ACTIVITY ▸
Using the data below, print exactly the line with "Γενικές Οδηγίες", the line with "Леонід Козаченко", and every line between them, but none of the pictures.

EXCERPTED DATA ▸
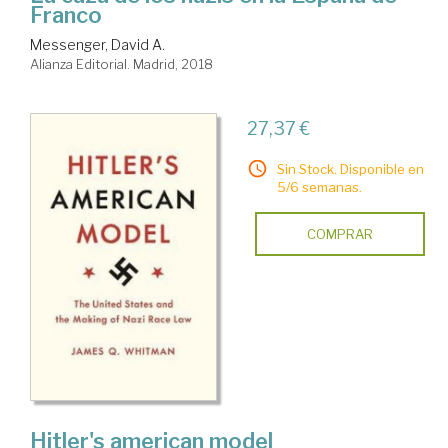
Franco
Messenger, David A.
Alianza Editorial. Madrid, 2018
27,37 €
Sin Stock. Disponible en
5/6 semanas.
COMPRAR
Hitler's american model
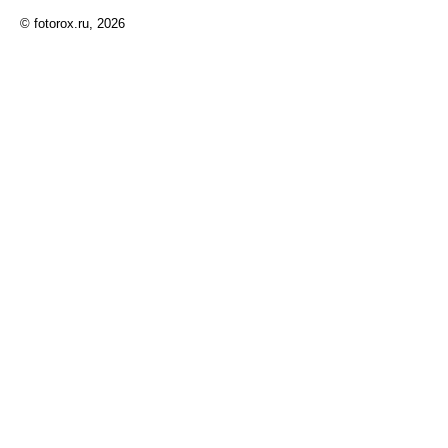
© fotorox.ru, 2026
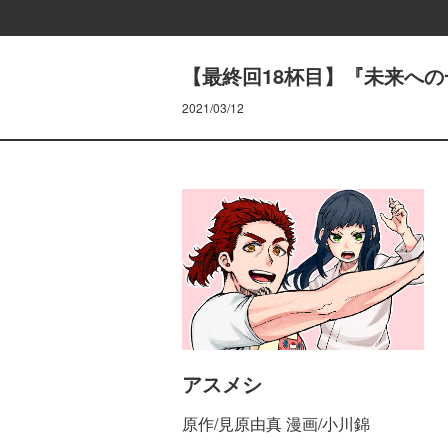
【最終回18杯目】『未来への
2021/03/12
アスメシ
原作/見原由真 漫画/小川錦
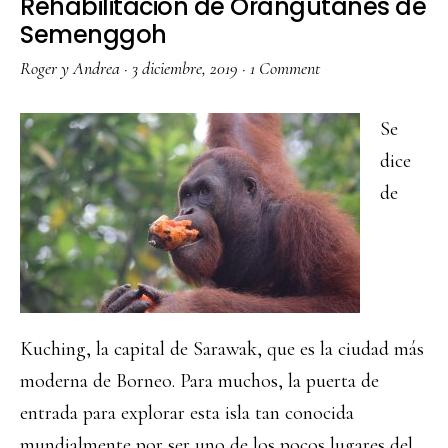
Rehabilitación de Orangutanes de
Semenggoh
Roger y Andrea
·
3 diciembre, 2019
·
1 Comment
Se
dice
de
Kuching, la capital de Sarawak, que es la ciudad más
moderna de Borneo. Para muchos, la puerta de
entrada para explorar esta isla tan conocida
mundialmente por ser uno de los pocos lugares del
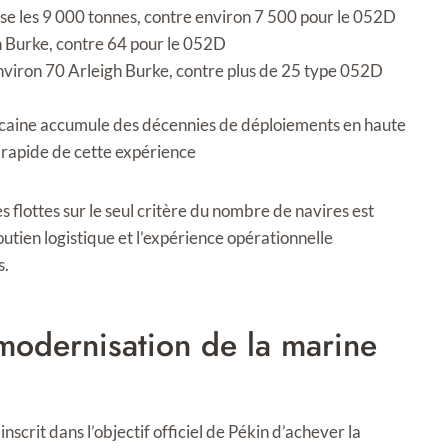
asse les 9 000 tonnes, contre environ 7 500 pour le 052D
h Burke, contre 64 pour le 052D
environ 70 Arleigh Burke, contre plus de 25 type 052D
caine accumule des décennies de déploiements en haute
n rapide de cette expérience
s flottes sur le seul critère du nombre de navires est
outien logistique et l’expérience opérationnelle
s.
 modernisation de la marine
crit dans l’objectif officiel de Pékin d’achever la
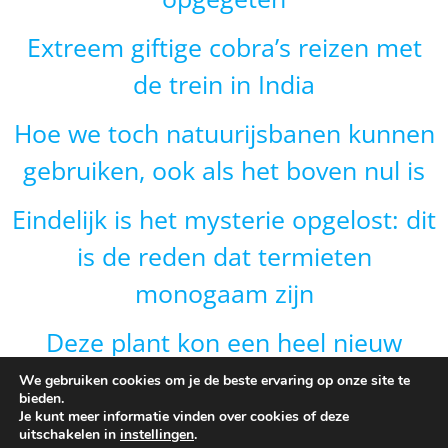
Extreem giftige cobra’s reizen met
de trein in India
Hoe we toch natuurijsbanen kunnen
gebruiken, ook als het boven nul is
Eindelijk is het mysterie opgelost: dit
is de reden dat termieten
monogaam zijn
Deze plant kon een heel nieuw
gebied veroveren door van vorm te
We gebruiken cookies om je de beste ervaring op onze site te
bieden.
veranderen en dat is onverwacht
Je kunt meer informatie vinden over cookies of deze
uitschakelen in
instellingen
.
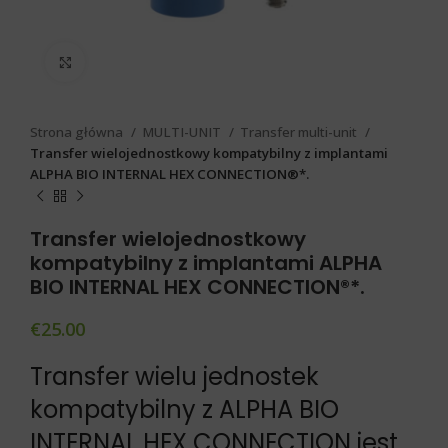
Click to enlarge
Strona główna
MULTI-UNIT
Transfer multi-unit
Transfer wielojednostkowy kompatybilny z implantami
ALPHA BIO INTERNAL HEX CONNECTION®*.
Transfer wielojednostkowy
kompatybilny z implantami ALPHA
BIO INTERNAL HEX CONNECTION®*.
€
25.00
Transfer wielu jednostek
kompatybilny z ALPHA BIO
INTERNAL HEX CONNECTION jest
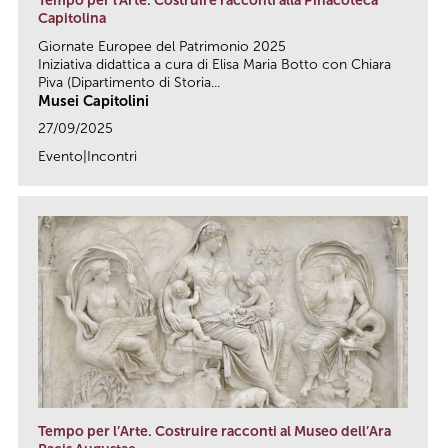
Tempo per l'Arte. Costruire racconti alla Pinacoteca
Capitolina
Giornate Europee del Patrimonio 2025
Iniziativa didattica a cura di Elisa Maria Botto con Chiara
Piva (Dipartimento di Storia...
Musei Capitolini
27/09/2025
Evento|Incontri
link
Tempo per l’Arte. Costruire racconti al Museo dell’Ara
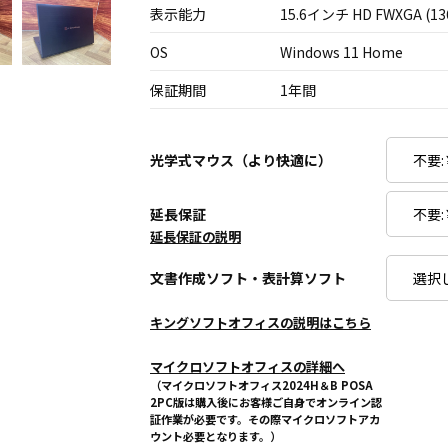
表示能力
15.6インチ HD FWXGA (13
OS
Windows 11 Home
保証期間
1年間
光学式マウス（より快適に）
延長保証
延長保証の説明
文書作成ソフト・表計算ソフト
キングソフトオフィスの説明はこちら
マイクロソフトオフィスの詳細へ
（マイクロソフトオフィス2024H＆B POSA
2PC版は購入後にお客様ご自身でオンライン認
証作業が必要です。その際マイクロソフトアカ
ウント必要となります。）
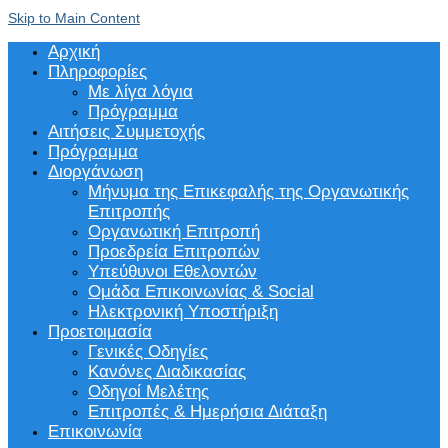
Skip to Main Content
Αρχική
Πληροφορίες
Με λίγα λόγια
Πρόγραμμα
Αιτήσεις Συμμετοχής
Πρόγραμμα
Διοργάνωση
Μήνυμα της Επικεφαλής της Οργανωτικής
Επιτροπής
Οργανωτική Επιτροπή
Προεδρεία Επιτροπών
Υπεύθυνοι Εθελοντών
Ομάδα Επικοινωνίας & Social
Ηλεκτρονική Υποστήριξη
Προετοιμασία
Γενικές Οδηγίες
Κανόνες Διαδικασίας
Οδηγοί Μελέτης
Επιτροπές & Ημερήσια Διάταξη
Επικοινωνία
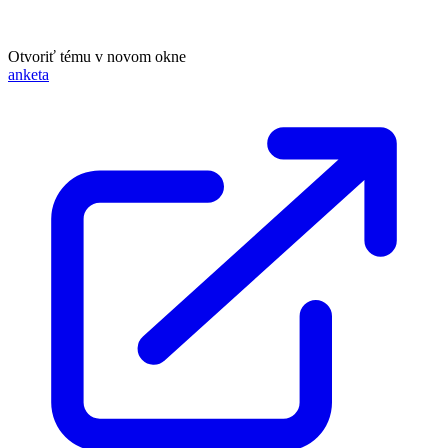
Otvoriť tému v novom okne
anketa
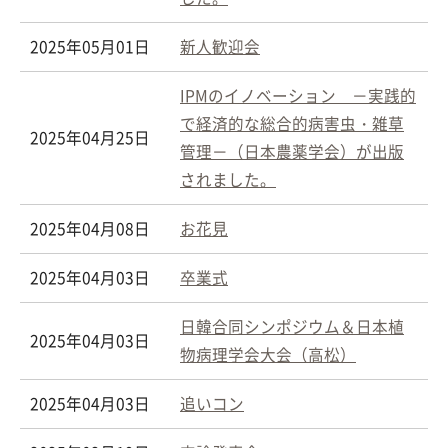
2025年05月01日
新人歓迎会
IPMのイノベーション －実践的
で経済的な総合的病害虫・雑草
2025年04月25日
管理－（日本農薬学会）が出版
されました。
2025年04月08日
お花見
2025年04月03日
卒業式
日韓合同シンポジウム＆日本植
2025年04月03日
物病理学会大会（高松）
2025年04月03日
追いコン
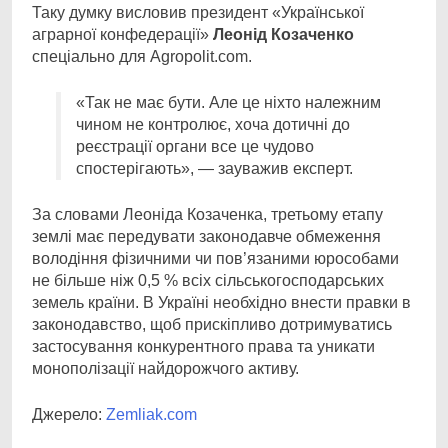
Таку думку висловив президент «Української
аграрної конфедерації»
Леонід Козаченко
спеціально для Agropolit.com.
«Так не має бути. Але це ніхто належним
чином не контролює, хоча дотичні до
реєстрації органи все це чудово
спостерігають», — зауважив експерт.
За словами Леоніда Козаченка, третьому етапу
землі має передувати законодавче обмеження
володіння фізичними чи пов’язаними юрособами
не більше ніж 0,5 % всіх сільськогосподарських
земель країни. В Україні необхідно внести правки в
законодавство, щоб прискіпливо дотримуватись
застосування конкурентного права та уникати
монополізації найдорожчого активу.
Джерело:
Zemliak.com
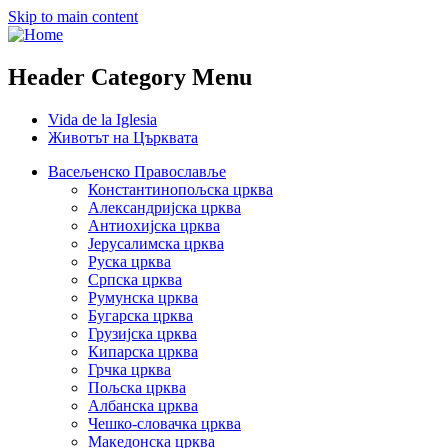
Skip to main content
Header Category Menu
Vida de la Iglesia
Животът на Църквата
Васељенско Православље
Константинопољска црква
Александријска црква
Антиохијска црква
Јерусалимска црква
Руска црква
Српска црква
Румунска црква
Бугарска црква
Грузијска црква
Кипарска црква
Грчка црква
Пољска црква
Албанска црква
Чешко-словачка црква
Македонска црква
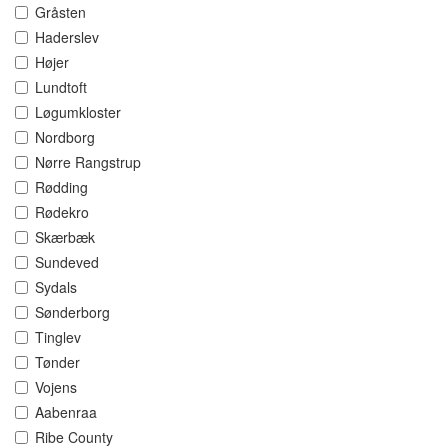
Gråsten
Haderslev
Højer
Lundtoft
Løgumkloster
Nordborg
Nørre Rangstrup
Rødding
Rødekro
Skærbæk
Sundeved
Sydals
Sønderborg
Tinglev
Tønder
Vojens
Aabenraa
Ribe County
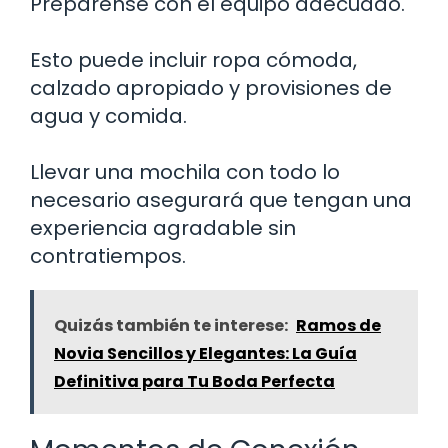
Prepárense con el equipo adecuado.
Esto puede incluir ropa cómoda,
calzado apropiado y provisiones de
agua y comida.
Llevar una mochila con todo lo
necesario asegurará que tengan una
experiencia agradable sin
contratiempos.
Quizás también te interese:
Ramos de
Novia Sencillos y Elegantes: La Guía
Definitiva para Tu Boda Perfecta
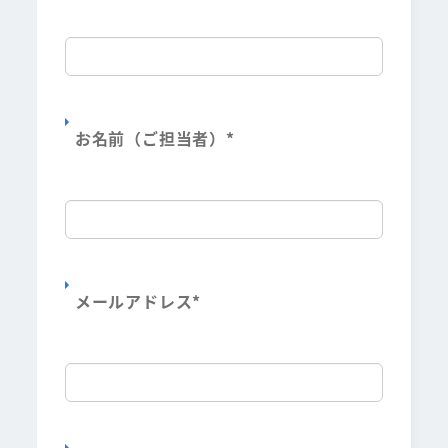
お名前（ご担当者）
*
メールアドレス
*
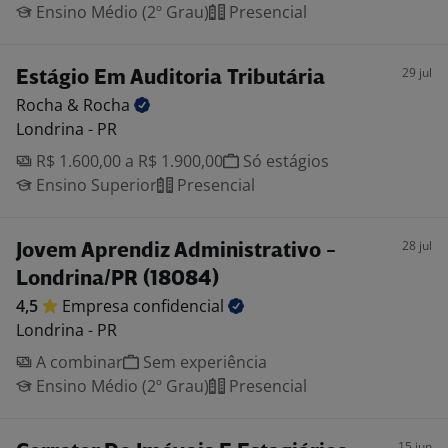
Ensino Médio (2º Grau)
Presencial
29 jul
Estágio Em Auditoria Tributária
Rocha &
Rocha
Londrina - PR
R$ 1.600,00 a R$ 1.900,00
Só estágios
Ensino Superior
Presencial
28 jul
Jovem Aprendiz Administrativo -
Londrina/PR (18084)
4,5
Empresa
confidencial
Londrina - PR
A combinar
Sem experiência
Ensino Médio (2º Grau)
Presencial
15 jun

RESPONSE ▸
Γενικές Οδηγίες
Κανόνες Διαδικασίας
Οδηγοί Μελέτης
Επιτροπές & Ημερήσια Διάταξη
Επικοινωνία
Otvoriť tému v novom okne
anketa
2025年05月01日
新人歓迎会
IPMのイノベーション －実践的
で経済的な総合的病害虫・雑草
2025年04月25日
管理－（日本農薬学会）が出版
されました。
2025年04月08日
お花見
2025年04月03日
卒業式
日韓合同シンポジウム＆日本植
2025年04月03日
物病理学会大会（高松）
2025年04月03日
追いコン
Таку думку висловив президент «Української
аграрної конфедерації»
Леонід Козаченко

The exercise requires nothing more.